Andor just shook his head and beside her Lott sighed.
Then Lott said, “We had eleven women, all in their mid-thirties, all with long black hair cut to the same length.”
“And all dressed the same,” Julia said, shuddering a little and glad they were in the bright, alive casino. Those pictures Andor had brought with him had been just like a bad horror movie.
Andor nodded, so Lott went on.
“We found the identities of nine of the eleven women,” Lott said, “as was in the file. They were abducted about one per month for almost a year. The best anyone could figure, they had been in the cave for two years. We never did find information about the other two I’m afraid.”
“And no connection at all between the women?” Julia asked.
“None that we could find,” Andor said. “Except that they all had natural black hair. And the school uniforms they were dressed in were standard and could be bought anywhere in the country at the time.”
“File says no DNA,” Julia said. “Any chance fifteen years and better technology would make a difference on that?”
Andor shook his head.
“All the women were cleaned perfectly,” Lott said.
“How did they die?” Julia said. “I didn’t see that in the file.”
Andor glanced at Lott, then looked at Julia. “We kept it out of the file to use if we needed it.”
Julia knew that was standard. Every department did that.
“They basically died of dehydration and heat,” Lott said.
“Slowly,” Andor said. “There was no indication that any of the women struggled at all, so more than likely they were drugged and then died from the heat.”
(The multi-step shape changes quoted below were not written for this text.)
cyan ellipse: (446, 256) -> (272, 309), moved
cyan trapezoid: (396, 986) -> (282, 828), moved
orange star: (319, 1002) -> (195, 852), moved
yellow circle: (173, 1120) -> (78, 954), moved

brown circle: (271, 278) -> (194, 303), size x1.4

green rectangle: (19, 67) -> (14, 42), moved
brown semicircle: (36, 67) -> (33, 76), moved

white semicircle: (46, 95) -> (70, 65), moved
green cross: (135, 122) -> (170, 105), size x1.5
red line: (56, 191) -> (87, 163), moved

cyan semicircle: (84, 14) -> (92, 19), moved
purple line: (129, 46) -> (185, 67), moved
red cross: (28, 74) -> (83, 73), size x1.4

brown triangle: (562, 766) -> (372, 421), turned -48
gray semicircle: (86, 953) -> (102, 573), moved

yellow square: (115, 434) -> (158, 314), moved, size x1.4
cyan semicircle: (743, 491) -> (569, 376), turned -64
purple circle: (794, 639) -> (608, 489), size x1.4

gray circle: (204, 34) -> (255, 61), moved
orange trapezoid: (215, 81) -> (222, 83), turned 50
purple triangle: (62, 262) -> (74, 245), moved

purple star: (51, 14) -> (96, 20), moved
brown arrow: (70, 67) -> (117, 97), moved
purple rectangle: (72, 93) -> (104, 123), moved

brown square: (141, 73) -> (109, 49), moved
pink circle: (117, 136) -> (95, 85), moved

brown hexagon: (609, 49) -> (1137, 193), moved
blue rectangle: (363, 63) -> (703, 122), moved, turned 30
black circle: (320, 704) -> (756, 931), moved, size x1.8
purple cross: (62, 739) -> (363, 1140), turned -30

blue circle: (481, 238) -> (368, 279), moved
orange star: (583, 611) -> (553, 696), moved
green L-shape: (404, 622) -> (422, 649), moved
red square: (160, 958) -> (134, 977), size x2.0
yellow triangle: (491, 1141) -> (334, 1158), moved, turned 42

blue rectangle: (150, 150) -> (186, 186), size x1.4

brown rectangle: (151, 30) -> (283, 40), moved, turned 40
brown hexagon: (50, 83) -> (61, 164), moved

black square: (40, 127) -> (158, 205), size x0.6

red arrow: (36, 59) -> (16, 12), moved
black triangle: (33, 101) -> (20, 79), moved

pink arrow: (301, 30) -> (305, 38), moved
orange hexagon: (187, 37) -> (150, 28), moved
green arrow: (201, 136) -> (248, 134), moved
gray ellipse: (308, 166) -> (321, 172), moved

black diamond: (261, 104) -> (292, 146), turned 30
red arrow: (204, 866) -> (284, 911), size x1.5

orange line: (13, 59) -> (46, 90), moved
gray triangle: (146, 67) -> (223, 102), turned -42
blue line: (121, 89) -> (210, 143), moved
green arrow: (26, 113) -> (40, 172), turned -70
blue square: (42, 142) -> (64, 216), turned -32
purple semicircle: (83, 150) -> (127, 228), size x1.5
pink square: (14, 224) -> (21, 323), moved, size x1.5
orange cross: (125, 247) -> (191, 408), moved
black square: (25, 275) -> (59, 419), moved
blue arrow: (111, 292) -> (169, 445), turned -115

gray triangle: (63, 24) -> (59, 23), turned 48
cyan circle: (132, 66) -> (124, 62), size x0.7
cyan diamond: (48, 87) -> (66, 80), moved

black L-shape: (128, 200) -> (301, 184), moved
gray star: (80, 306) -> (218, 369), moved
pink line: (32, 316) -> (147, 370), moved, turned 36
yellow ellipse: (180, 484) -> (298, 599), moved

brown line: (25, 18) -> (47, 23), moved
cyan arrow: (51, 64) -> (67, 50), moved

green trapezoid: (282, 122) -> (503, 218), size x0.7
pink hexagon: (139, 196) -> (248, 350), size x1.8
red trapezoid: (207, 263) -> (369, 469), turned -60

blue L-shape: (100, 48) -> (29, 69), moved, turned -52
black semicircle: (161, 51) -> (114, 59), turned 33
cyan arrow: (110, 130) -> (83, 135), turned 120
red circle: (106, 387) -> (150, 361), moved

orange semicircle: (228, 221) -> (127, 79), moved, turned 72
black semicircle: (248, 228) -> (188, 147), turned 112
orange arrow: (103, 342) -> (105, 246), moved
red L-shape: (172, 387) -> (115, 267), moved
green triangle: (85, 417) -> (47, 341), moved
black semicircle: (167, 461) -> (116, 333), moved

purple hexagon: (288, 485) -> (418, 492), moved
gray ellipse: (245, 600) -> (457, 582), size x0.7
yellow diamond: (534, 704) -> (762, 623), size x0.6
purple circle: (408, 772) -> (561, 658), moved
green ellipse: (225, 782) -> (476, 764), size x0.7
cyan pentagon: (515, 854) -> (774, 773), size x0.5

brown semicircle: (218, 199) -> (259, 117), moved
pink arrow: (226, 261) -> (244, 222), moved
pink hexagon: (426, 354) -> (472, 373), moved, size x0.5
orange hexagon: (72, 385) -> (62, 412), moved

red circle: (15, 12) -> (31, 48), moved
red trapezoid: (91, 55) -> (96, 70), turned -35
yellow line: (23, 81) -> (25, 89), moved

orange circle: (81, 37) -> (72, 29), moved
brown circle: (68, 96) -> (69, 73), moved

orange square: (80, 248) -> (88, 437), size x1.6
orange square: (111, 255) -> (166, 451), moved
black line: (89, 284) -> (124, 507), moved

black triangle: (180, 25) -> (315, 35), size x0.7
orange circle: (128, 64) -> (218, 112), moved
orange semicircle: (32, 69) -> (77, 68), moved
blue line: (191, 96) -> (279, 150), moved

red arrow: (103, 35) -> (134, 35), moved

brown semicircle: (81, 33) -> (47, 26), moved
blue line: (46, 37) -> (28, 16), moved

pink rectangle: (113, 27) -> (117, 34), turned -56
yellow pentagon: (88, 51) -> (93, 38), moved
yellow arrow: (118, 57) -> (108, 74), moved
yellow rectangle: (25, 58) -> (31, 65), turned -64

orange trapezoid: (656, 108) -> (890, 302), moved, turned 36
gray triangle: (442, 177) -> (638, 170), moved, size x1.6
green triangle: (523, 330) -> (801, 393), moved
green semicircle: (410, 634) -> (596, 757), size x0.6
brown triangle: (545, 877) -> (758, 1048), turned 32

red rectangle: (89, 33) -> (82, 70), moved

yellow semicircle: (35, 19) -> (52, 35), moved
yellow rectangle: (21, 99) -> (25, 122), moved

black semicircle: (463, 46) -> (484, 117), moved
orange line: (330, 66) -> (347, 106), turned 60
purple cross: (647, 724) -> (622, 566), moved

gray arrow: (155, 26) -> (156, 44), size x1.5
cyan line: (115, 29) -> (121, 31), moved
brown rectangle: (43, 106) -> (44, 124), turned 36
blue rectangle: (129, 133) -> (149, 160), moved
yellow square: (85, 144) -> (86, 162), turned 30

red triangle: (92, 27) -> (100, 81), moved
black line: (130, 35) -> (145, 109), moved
“In the cave?” Julia asked, shocked.
Lott shook his head.
Andor stared at the table.
“They were left to die somewhere in the heat?” Julia asked. She didn’t know what she felt about that. Only a true monster would do that.
“Not really, no,” Andor said. “They weren’t just
left in the heat.”
“They were baked,” Lott said
“Baked?” Julia asked, turning to stare at the very troubled face of the man she had come to love over the last year. Baked made no sense at all. How could you bake a human being?
Lott nodded.
“Best we can figure,” Andor said. “They were slipped into a huge oven on some sort of surface that would not conduct heat. Then they were baked, first on one side, then on the other. Slowly.”
“Very slowly,” Lott said, clearly disgusted. “Not hot enough to blister the skin, but hot enough to dry them out like a raisin over time.”
“Oh, my god,” Julia said. She was having trouble even trying to imagine such a thing, or one human doing that to another.
“Then the sick bastard dressed them, trimmed their hair, and staged them in the cave,” Lott said.
Julia shook her head, trying to push the image of a naked woman baking in an oven out of her mind. “That’s going to give me nightmares.”
“Welcome to the club,” Andor said.
“And that’s not the worst part,” Lott said.
“There’s something worse than baking a woman alive?” Julia asked, now really, really sorry that she had been interested beyond the game earlier.
Andor stared at the table in front of him, then he said simply, “The guy liked flank steak.”
“Rump roast as well,” Lott said.
“Yeah,” Andor said. “All the good parts.”
CHAPTER THREE
August 7th, 2015
12:30 A.M.
Las Vegas
THE FOOD CAME at that moment, the waitress carrying a large round tray on her shoulder and putting it down on a stand beside the table. Lott was glad that they had all decided to not talk about the cold case while eating. That case was just not good dinner conversation.
The possibility of cannibalism just put most sane people right off their food.
By the time they mostly finished eating, Annie walked up. She was frowning and had what Lott recognized as a “bad beat” cloud over her head.